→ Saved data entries

——

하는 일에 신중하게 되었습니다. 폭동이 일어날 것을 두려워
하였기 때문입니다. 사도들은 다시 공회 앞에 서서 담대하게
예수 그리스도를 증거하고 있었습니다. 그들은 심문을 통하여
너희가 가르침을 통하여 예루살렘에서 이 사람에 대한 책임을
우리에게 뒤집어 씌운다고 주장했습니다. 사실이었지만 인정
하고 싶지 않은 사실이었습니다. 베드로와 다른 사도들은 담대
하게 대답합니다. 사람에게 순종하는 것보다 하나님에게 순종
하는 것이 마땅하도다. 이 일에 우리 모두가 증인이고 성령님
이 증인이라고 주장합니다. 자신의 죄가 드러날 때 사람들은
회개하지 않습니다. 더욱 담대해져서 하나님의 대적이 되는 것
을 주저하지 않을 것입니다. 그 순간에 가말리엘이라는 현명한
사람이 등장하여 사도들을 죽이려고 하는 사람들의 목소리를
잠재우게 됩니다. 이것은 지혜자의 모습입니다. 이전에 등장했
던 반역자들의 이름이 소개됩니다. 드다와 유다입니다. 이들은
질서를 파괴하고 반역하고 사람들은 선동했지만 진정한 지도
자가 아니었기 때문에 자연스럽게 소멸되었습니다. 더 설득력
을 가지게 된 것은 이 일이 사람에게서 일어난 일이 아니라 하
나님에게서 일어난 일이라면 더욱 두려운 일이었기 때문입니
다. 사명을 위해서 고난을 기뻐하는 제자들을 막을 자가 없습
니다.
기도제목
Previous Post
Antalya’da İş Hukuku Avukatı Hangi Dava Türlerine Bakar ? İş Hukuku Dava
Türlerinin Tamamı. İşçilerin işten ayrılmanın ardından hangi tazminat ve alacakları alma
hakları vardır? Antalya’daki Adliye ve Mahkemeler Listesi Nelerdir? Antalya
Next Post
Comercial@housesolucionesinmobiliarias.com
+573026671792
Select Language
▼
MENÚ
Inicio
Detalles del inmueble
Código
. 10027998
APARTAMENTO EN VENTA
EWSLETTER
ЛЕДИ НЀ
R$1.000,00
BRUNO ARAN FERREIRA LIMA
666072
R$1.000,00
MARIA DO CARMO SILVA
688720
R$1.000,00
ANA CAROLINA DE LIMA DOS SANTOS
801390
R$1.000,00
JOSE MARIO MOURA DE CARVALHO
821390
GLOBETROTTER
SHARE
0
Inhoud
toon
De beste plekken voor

——

→ What you need to do
Word for word, repeat every line of the data.

→ Exercise solution
하는 일에 신중하게 되었습니다. 폭동이 일어날 것을 두려워
하였기 때문입니다. 사도들은 다시 공회 앞에 서서 담대하게
예수 그리스도를 증거하고 있었습니다. 그들은 심문을 통하여
너희가 가르침을 통하여 예루살렘에서 이 사람에 대한 책임을
우리에게 뒤집어 씌운다고 주장했습니다. 사실이었지만 인정
하고 싶지 않은 사실이었습니다. 베드로와 다른 사도들은 담대
하게 대답합니다. 사람에게 순종하는 것보다 하나님에게 순종
하는 것이 마땅하도다. 이 일에 우리 모두가 증인이고 성령님
이 증인이라고 주장합니다. 자신의 죄가 드러날 때 사람들은
회개하지 않습니다. 더욱 담대해져서 하나님의 대적이 되는 것
을 주저하지 않을 것입니다. 그 순간에 가말리엘이라는 현명한
사람이 등장하여 사도들을 죽이려고 하는 사람들의 목소리를
잠재우게 됩니다. 이것은 지혜자의 모습입니다. 이전에 등장했
던 반역자들의 이름이 소개됩니다. 드다와 유다입니다. 이들은
질서를 파괴하고 반역하고 사람들은 선동했지만 진정한 지도
자가 아니었기 때문에 자연스럽게 소멸되었습니다. 더 설득력
을 가지게 된 것은 이 일이 사람에게서 일어난 일이 아니라 하
나님에게서 일어난 일이라면 더욱 두려운 일이었기 때문입니
다. 사명을 위해서 고난을 기뻐하는 제자들을 막을 자가 없습
니다.
기도제목
Previous Post
Antalya’da İş Hukuku Avukatı Hangi Dava Türlerine Bakar ? İş Hukuku Dava
Türlerinin Tamamı. İşçilerin işten ayrılmanın ardından hangi tazminat ve alacakları alma
hakları vardır? Antalya’daki Adliye ve Mahkemeler Listesi Nelerdir? Antalya
Next Post
Comercial@housesolucionesinmobiliarias.com
+573026671792
Select Language
▼
MENÚ
Inicio
Detalles del inmueble
Código
. 10027998
APARTAMENTO EN VENTA
EWSLETTER
ЛЕДИ НЀ
R$1.000,00
BRUNO ARAN FERREIRA LIMA
666072
R$1.000,00
MARIA DO CARMO SILVA
688720
R$1.000,00
ANA CAROLINA DE LIMA DOS SANTOS
801390
R$1.000,00
JOSE MARIO MOURA DE CARVALHO
821390
GLOBETROTTER
SHARE
0
Inhoud
toon
De beste plekken voor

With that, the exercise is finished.